## Work instructions
For the word "joining", determine how many lines of the entries below contain it, and give only that number.

** Input follows **

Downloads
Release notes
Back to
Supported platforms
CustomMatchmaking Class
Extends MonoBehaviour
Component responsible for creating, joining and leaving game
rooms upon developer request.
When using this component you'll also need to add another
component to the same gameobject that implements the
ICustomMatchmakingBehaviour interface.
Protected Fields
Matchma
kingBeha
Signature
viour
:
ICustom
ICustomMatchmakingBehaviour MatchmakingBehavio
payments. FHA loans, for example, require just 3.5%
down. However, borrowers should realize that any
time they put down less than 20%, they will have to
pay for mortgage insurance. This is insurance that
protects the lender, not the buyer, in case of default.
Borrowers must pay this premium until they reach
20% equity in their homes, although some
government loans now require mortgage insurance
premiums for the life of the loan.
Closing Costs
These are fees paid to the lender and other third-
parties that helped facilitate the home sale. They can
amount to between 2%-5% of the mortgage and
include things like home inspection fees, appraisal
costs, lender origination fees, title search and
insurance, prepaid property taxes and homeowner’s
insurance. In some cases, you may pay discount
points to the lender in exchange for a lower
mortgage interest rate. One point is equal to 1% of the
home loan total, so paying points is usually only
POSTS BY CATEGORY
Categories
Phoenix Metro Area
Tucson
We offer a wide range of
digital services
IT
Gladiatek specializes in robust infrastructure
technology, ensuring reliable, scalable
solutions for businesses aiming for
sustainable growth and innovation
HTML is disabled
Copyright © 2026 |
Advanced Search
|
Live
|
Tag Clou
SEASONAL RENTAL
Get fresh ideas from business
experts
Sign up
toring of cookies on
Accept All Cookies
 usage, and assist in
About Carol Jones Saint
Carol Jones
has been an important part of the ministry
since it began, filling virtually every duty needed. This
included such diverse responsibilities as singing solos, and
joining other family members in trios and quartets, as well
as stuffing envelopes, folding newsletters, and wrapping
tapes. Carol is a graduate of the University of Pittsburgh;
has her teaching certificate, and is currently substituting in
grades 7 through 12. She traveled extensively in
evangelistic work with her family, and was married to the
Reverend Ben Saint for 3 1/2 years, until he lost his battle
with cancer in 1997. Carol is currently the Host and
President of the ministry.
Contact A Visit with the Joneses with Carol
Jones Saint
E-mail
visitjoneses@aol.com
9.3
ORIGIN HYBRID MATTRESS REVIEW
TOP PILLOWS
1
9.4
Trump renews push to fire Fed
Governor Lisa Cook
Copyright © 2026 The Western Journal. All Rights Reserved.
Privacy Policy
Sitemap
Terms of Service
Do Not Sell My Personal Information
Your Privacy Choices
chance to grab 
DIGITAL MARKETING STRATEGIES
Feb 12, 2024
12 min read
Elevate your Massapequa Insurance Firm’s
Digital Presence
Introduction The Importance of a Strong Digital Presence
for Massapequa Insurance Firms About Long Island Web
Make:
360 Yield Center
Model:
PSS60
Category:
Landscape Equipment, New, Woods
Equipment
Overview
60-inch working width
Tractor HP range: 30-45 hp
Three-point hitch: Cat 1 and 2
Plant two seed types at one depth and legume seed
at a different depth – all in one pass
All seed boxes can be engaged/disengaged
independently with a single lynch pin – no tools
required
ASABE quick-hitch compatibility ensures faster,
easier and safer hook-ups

** End of Input **

## Final answer
2